Ya´lemü ma beyne eydıhim ve ma halfehüm ve la yeşfeune illa li menirteda ve hüm min haşyetihı müşfikun
Ya’lemu mâ beyne eydîhim ve mâ halfehum ve lâ yeşfeûne illâ li menirtedâ ve hum min haşyetihî muşfikûn(muşfikûne).
A. GÖLPINARLI :
O bilir, onların önlerinde ve artlarında ne varsa ve Tanrı rızâsına mazhar olandan başkasına şefâat de edemezler ve onlar, onun korkusundan ürkerler.
ADEM UĞUR :
Allah, onların önlerindekini de, arkalarındakini de (yaptıklarını da, yapacaklarını da) bilir. Allah rızasına ulaşmış olanlardan başkasına şefaat etmezler. Onlar, Allah korkusundan titrerler!
ALİ FIKRİ YAVUZ :
Allah, onların önlerindekinide, arkalarındakini de (yaptıklarını ve yapacaklarını) bilir ve onlar, O’nun rıza verdiği kimselerden başkasına şefaat edemezler. Hepsi O’nun korkusundan titrerler.
BEKİR SADAK :
Allah, onlarin yaptiklarini ve yapmakta olduklarini bilir. Onlar Allah´in hosnut oldugu kimseden baskasina sefaat edemezler; O´nun korkusundan titrerler.
CELAL YILDIRIM :
Allah onların önlerindekini de, arkalarındakini de bilir. Onlar ancak Allah´ın razı olacağı kimse için şefaat ederler ve onlar Allah korkusundan saygıyla titrerler.
DİYANET :
Allah, onların önlerindekini de arkalarındakini de (yaptıklarını da yapacaklarını da) bilir. Onlar, O’nun razı olduğu kimselerden başkasına şefaat etmezler ve hepsi O’nun korkusuyla titrerler.
DİYANET VAKFI :
Allah, onların önlerindekini de, arkalarındakini de (yaptıklarını da, yapacaklarını da) bilir. Allah rızasına ulaşmış olanlardan başkasına şefaat etmezler. Onlar, Allah korkusundan titrerler!
DİYANET İSLERİ :
Allah, onların yaptıklarını ve yapmakta olduklarını bilir. Onlar Allah'ın hoşnut olduğu kimseden başkasına şefaat edemezler; O'nun korkusundan titrerler.

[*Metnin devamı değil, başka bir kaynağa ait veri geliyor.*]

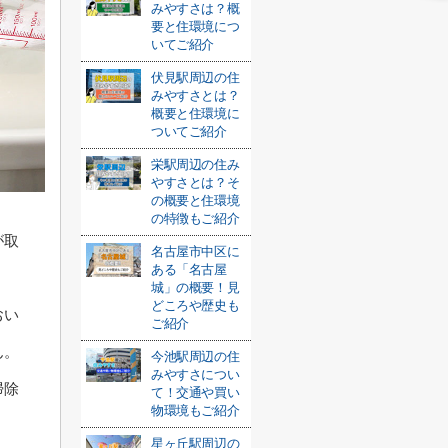
みやすさは？概
要と住環境につ
いてご紹介
伏見駅周辺の住
みやすさとは？
概要と住環境に
ついてご紹介
栄駅周辺の住み
やすさとは？そ
の概要と住環境
の特徴もご紹介
が取
名古屋市中区に
ある「名古屋
城」の概要！見
どころや歴史も
おい
ご紹介
ん。
今池駅周辺の住
みやすさについ
掃除
て！交通や買い
物環境もご紹介
星ヶ丘駅周辺の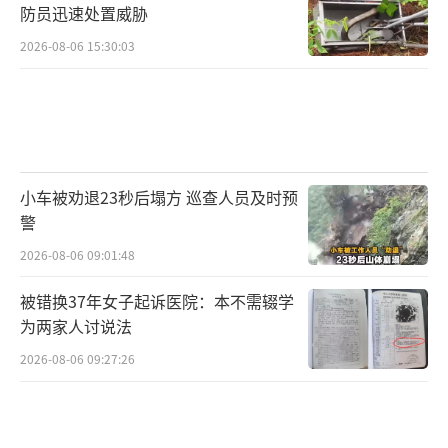
防员迅速处置威胁
2026-08-06 15:30:03
小车被劝退23秒后塌方 巡查人员及时预
警
2026-08-06 09:01:48
被错换37年女子起诉医院：本不需辍学
为两家人讨说法
2026-08-06 09:27:26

ELMALILI M. HAMDİ (ORJİNAL):
O onların önlerindekini arkalarındakini bilir ve onlar onun rıza verdiği kimselerden başkasına şefaat etmezler ve hepsi onun haşyetinden titrerler
ELMALILI M. HAMDİ (SADE.) :
Allah onların önlerindekini de, arkalarındakini de bilir. Allah´ın razı olacağı kimselerden başkasına şefaat etmezler. Hepsi O´nun korkusundan titrerler.
GÜLTEKİN ONAN :
O, önlerindekini ve arkalarındakini bilir onlar şefaat etmezler (kendisinden) hoşnut olunandan başka. Ve onlar, O´nun haşmetinden içleri titremekte olanlardır.
H. BASRİ ÇANTAY :
Önlerindekini de, arkalarındakini de O bilir. Bunlar, Onun rızâsına ermiş olandan başka kimseye şefaat etmezler. Bunlar Onun korkusundan titreyenlerdir.
FİZİLAL :
Allah, onların önlerindekini ve arkalarında bıraktıklarını (yapacaklarını ve yaptıklarını) bilir. Onlar sadece Allah´ın hoşnut olduğu kimselere şefaat ederler ve Allah´ın korkusundan titrerler.
İBNİ KESİR :
O, onların önlerindekilerini de bilir, arkalarındakini de bilir. Onlar, Allah´ın hoşnud olduğu kimseden başkasına şefaat edemezler ve O´nun korkusundan titrerler.
MUHAMMET ESED :
O, onların gözünün önünde olanları da bilir, onlardan gizli tutulan şeyleri de bilir; bunun içindir ki, onlar, O´nun (zaten) hoşnut olduğu insanların dışında kimseye yan çıkıp kayıramazlar; çünkü (herkesten önce) onların kendileri O´nun korkusuyla titrerler.
Ö NASUHİ BİLMEN :
Onların ilerilerindekini de gerilerindekini de bilir ve razı olduğundan başkasına şefaat de edemezler ve onlar O´nun mehabetinden kemal-i itina ile korkar kimselerdir.
TEFHİMÜL KURAN :
O, önlerindekini de, arkalarındakini de bilmektedir; onlar şefaat de etmezler; (kendisinden) hoşnut olunandan başka. Ve onlar, O´nun haşmetinden içleri titremekte olanlardır.
SÜLEYMAN ATEŞ :
(Allâh) Onların önlerinde ve arkalarında olanı bilir. (Allâh´ın) râzı olduğundan başkasına şefâ´at edemezler ve onlar, O´nun korkusundan titrerler.
ŞABAN PİRİŞ :
Allah, onların önlerindekini de arkalarındakini de bilir. Allah’ın razı olduğu kimseden başkasına şefaat edemezler. O’nun korkusundan tir tir titrerler.